You can delve into why we have turned against standardized testing in our previous blogs which can be found here, here, and here.
For those interested in learning more about the damage to both curriculum and pedagogy caused by test-based assessment and accountability systems, the book In Search of Deeper Learning is highly recommended.
To be clear our reason for wanting to de-emphasize standardized testing is not to lower standards. In fact it is the opposite. We strongly believe the bar for student achievement in Michigan is too low. We need to hold school management accountable for more rigorous and broader student outcomes. To do that requires better assessments. The reality is that the non-content specific skills that make up the 6Cs are higher-order skills than what is measured by today’s standardized tests.
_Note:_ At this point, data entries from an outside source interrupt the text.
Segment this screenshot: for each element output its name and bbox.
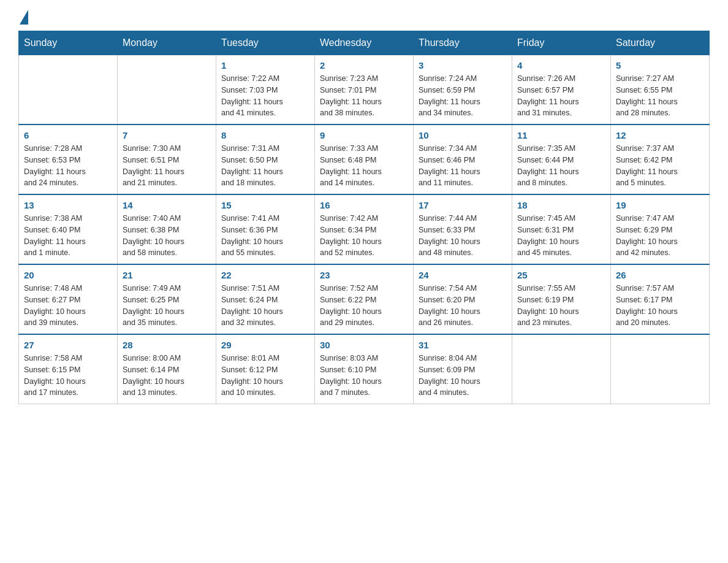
day-number: 1	[221, 60, 309, 71]
logo	[18, 12, 28, 25]
day-info: Sunrise: 7:57 AM Sunset: 6:17 PM Dayligh…	[616, 283, 704, 329]
day-info: Sunrise: 7:52 AM Sunset: 6:22 PM Dayligh…	[320, 283, 408, 329]
calendar-cell: 19Sunrise: 7:47 AM Sunset: 6:29 PM Dayli…	[611, 194, 710, 264]
day-number: 3	[419, 60, 507, 71]
day-info: Sunrise: 7:33 AM Sunset: 6:48 PM Dayligh…	[320, 143, 408, 189]
day-number: 7	[123, 130, 211, 140]
day-number: 30	[320, 340, 408, 350]
calendar-header-sunday: Sunday	[19, 31, 118, 55]
day-info: Sunrise: 8:01 AM Sunset: 6:12 PM Dayligh…	[221, 353, 309, 399]
calendar-cell: 16Sunrise: 7:42 AM Sunset: 6:34 PM Dayli…	[315, 194, 414, 264]
day-info: Sunrise: 7:30 AM Sunset: 6:51 PM Dayligh…	[123, 143, 211, 189]
calendar-cell: 27Sunrise: 7:58 AM Sunset: 6:15 PM Dayli…	[19, 334, 118, 404]
day-number: 20	[24, 270, 112, 280]
day-info: Sunrise: 8:00 AM Sunset: 6:14 PM Dayligh…	[123, 353, 211, 399]
day-number: 15	[221, 200, 309, 210]
day-info: Sunrise: 7:55 AM Sunset: 6:19 PM Dayligh…	[517, 283, 605, 329]
day-number: 14	[123, 200, 211, 210]
page-header	[18, 12, 710, 25]
day-info: Sunrise: 7:23 AM Sunset: 7:01 PM Dayligh…	[320, 73, 408, 119]
day-number: 29	[221, 340, 309, 350]
day-number: 27	[24, 340, 112, 350]
calendar-cell: 15Sunrise: 7:41 AM Sunset: 6:36 PM Dayli…	[216, 194, 315, 264]
day-number: 17	[419, 200, 507, 210]
day-number: 6	[24, 130, 112, 140]
calendar-cell: 14Sunrise: 7:40 AM Sunset: 6:38 PM Dayli…	[118, 194, 216, 264]
day-number: 9	[320, 130, 408, 140]
calendar-cell: 10Sunrise: 7:34 AM Sunset: 6:46 PM Dayli…	[414, 124, 512, 194]
calendar-cell: 22Sunrise: 7:51 AM Sunset: 6:24 PM Dayli…	[216, 264, 315, 334]
calendar-cell: 4Sunrise: 7:26 AM Sunset: 6:57 PM Daylig…	[512, 55, 611, 125]
day-info: Sunrise: 7:40 AM Sunset: 6:38 PM Dayligh…	[123, 213, 211, 259]
calendar-week-row: 20Sunrise: 7:48 AM Sunset: 6:27 PM Dayli…	[19, 264, 710, 334]
day-info: Sunrise: 7:44 AM Sunset: 6:33 PM Dayligh…	[419, 213, 507, 259]
day-number: 11	[517, 130, 605, 140]
calendar-cell: 20Sunrise: 7:48 AM Sunset: 6:27 PM Dayli…	[19, 264, 118, 334]
calendar-header-monday: Monday	[118, 31, 216, 55]
logo-triangle-icon	[20, 10, 28, 25]
calendar-cell: 12Sunrise: 7:37 AM Sunset: 6:42 PM Dayli…	[611, 124, 710, 194]
calendar-week-row: 6Sunrise: 7:28 AM Sunset: 6:53 PM Daylig…	[19, 124, 710, 194]
day-number: 21	[123, 270, 211, 280]
day-info: Sunrise: 7:27 AM Sunset: 6:55 PM Dayligh…	[616, 73, 704, 119]
day-info: Sunrise: 7:28 AM Sunset: 6:53 PM Dayligh…	[24, 143, 112, 189]
day-info: Sunrise: 7:54 AM Sunset: 6:20 PM Dayligh…	[419, 283, 507, 329]
day-number: 4	[517, 60, 605, 71]
calendar-cell: 25Sunrise: 7:55 AM Sunset: 6:19 PM Dayli…	[512, 264, 611, 334]
day-number: 18	[517, 200, 605, 210]
day-number: 10	[419, 130, 507, 140]
day-number: 8	[221, 130, 309, 140]
calendar-cell	[118, 55, 216, 125]
day-number: 19	[616, 200, 704, 210]
calendar-header-wednesday: Wednesday	[315, 31, 414, 55]
day-number: 23	[320, 270, 408, 280]
calendar-week-row: 27Sunrise: 7:58 AM Sunset: 6:15 PM Dayli…	[19, 334, 710, 404]
day-info: Sunrise: 7:47 AM Sunset: 6:29 PM Dayligh…	[616, 213, 704, 259]
calendar-cell: 26Sunrise: 7:57 AM Sunset: 6:17 PM Dayli…	[611, 264, 710, 334]
calendar-cell: 31Sunrise: 8:04 AM Sunset: 6:09 PM Dayli…	[414, 334, 512, 404]
calendar-cell	[611, 334, 710, 404]
calendar-cell	[512, 334, 611, 404]
day-info: Sunrise: 7:24 AM Sunset: 6:59 PM Dayligh…	[419, 73, 507, 119]
calendar-cell: 28Sunrise: 8:00 AM Sunset: 6:14 PM Dayli…	[118, 334, 216, 404]
calendar-cell: 23Sunrise: 7:52 AM Sunset: 6:22 PM Dayli…	[315, 264, 414, 334]
calendar-cell: 24Sunrise: 7:54 AM Sunset: 6:20 PM Dayli…	[414, 264, 512, 334]
day-info: Sunrise: 7:38 AM Sunset: 6:40 PM Dayligh…	[24, 213, 112, 259]
calendar-cell: 17Sunrise: 7:44 AM Sunset: 6:33 PM Dayli…	[414, 194, 512, 264]
day-number: 25	[517, 270, 605, 280]
day-info: Sunrise: 7:49 AM Sunset: 6:25 PM Dayligh…	[123, 283, 211, 329]
calendar-header-thursday: Thursday	[414, 31, 512, 55]
day-number: 16	[320, 200, 408, 210]
day-info: Sunrise: 7:35 AM Sunset: 6:44 PM Dayligh…	[517, 143, 605, 189]
calendar-cell: 29Sunrise: 8:01 AM Sunset: 6:12 PM Dayli…	[216, 334, 315, 404]
calendar-header-saturday: Saturday	[611, 31, 710, 55]
calendar-cell: 3Sunrise: 7:24 AM Sunset: 6:59 PM Daylig…	[414, 55, 512, 125]
day-number: 2	[320, 60, 408, 71]
calendar-week-row: 1Sunrise: 7:22 AM Sunset: 7:03 PM Daylig…	[19, 55, 710, 125]
day-number: 26	[616, 270, 704, 280]
day-info: Sunrise: 7:31 AM Sunset: 6:50 PM Dayligh…	[221, 143, 309, 189]
day-info: Sunrise: 7:42 AM Sunset: 6:34 PM Dayligh…	[320, 213, 408, 259]
day-info: Sunrise: 8:04 AM Sunset: 6:09 PM Dayligh…	[419, 353, 507, 399]
calendar-cell: 5Sunrise: 7:27 AM Sunset: 6:55 PM Daylig…	[611, 55, 710, 125]
day-number: 28	[123, 340, 211, 350]
calendar-header-friday: Friday	[512, 31, 611, 55]
calendar-cell: 9Sunrise: 7:33 AM Sunset: 6:48 PM Daylig…	[315, 124, 414, 194]
day-info: Sunrise: 7:45 AM Sunset: 6:31 PM Dayligh…	[517, 213, 605, 259]
calendar-cell: 6Sunrise: 7:28 AM Sunset: 6:53 PM Daylig…	[19, 124, 118, 194]
calendar-cell: 18Sunrise: 7:45 AM Sunset: 6:31 PM Dayli…	[512, 194, 611, 264]
calendar-table: SundayMondayTuesdayWednesdayThursdayFrid…	[18, 31, 710, 404]
day-info: Sunrise: 7:41 AM Sunset: 6:36 PM Dayligh…	[221, 213, 309, 259]
calendar-cell: 21Sunrise: 7:49 AM Sunset: 6:25 PM Dayli…	[118, 264, 216, 334]
calendar-header-row: SundayMondayTuesdayWednesdayThursdayFrid…	[19, 31, 710, 55]
day-number: 12	[616, 130, 704, 140]
calendar-cell: 1Sunrise: 7:22 AM Sunset: 7:03 PM Daylig…	[216, 55, 315, 125]
calendar-cell: 13Sunrise: 7:38 AM Sunset: 6:40 PM Dayli…	[19, 194, 118, 264]
day-number: 13	[24, 200, 112, 210]
calendar-cell: 7Sunrise: 7:30 AM Sunset: 6:51 PM Daylig…	[118, 124, 216, 194]
calendar-cell: 11Sunrise: 7:35 AM Sunset: 6:44 PM Dayli…	[512, 124, 611, 194]
calendar-cell: 8Sunrise: 7:31 AM Sunset: 6:50 PM Daylig…	[216, 124, 315, 194]
day-info: Sunrise: 7:58 AM Sunset: 6:15 PM Dayligh…	[24, 353, 112, 399]
day-info: Sunrise: 7:48 AM Sunset: 6:27 PM Dayligh…	[24, 283, 112, 329]
day-info: Sunrise: 7:26 AM Sunset: 6:57 PM Dayligh…	[517, 73, 605, 119]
If we are serious about college and 40 year career success (not a first job) we had better get what we are holding schools accountable for right. What we need to come up with is an assessment system that actually predicts college and career success. If we don’t we are harming, most importantly, our kids as well as the Michigan economy.
Which brings us back to the question “What is the alternative to standardized testing?” Gabor writes:
Now states from Arizona to Wyoming are retreating from high-stakes testing. The announcement last month that New York’s education commissioner, a testing proponent, will resign in August, signals another reversal.
It might be easy to say good riddance, but schools still need ways to measure student progress. The accountability movement that pushed testing was a response to a genuine need to improve K-12 education. Since the 1983 publication of “A Nation at Risk,” a bipartisan report by a commission appointed by President Ronald Reagan, business leaders have warned that schools weren’t developing the knowledge workers modern industry needs, and progressive educators have criticized traditional factory-style schools for not fostering an engaged and informed citizenry.
So schools need to find new ways to show accountability advocates that test retrenchment won’t weaken standards, and this presents an opportunity to develop more robust assessments and better education.
The country’s best under-the-radar experiments are a useful guide. Chief among these is the New York State Performance Standards Consortium, a decades-old effort led by progressive educators and involving 38 high schools, which won exemptions from all standardized tests except English. Instead, students complete ambitious projects known as performance-based assessments — think mini theses with lots of research, writing and real-world projects in everything from social studies to physics, which students present to expert panels, including teachers (often from different schools) and community members.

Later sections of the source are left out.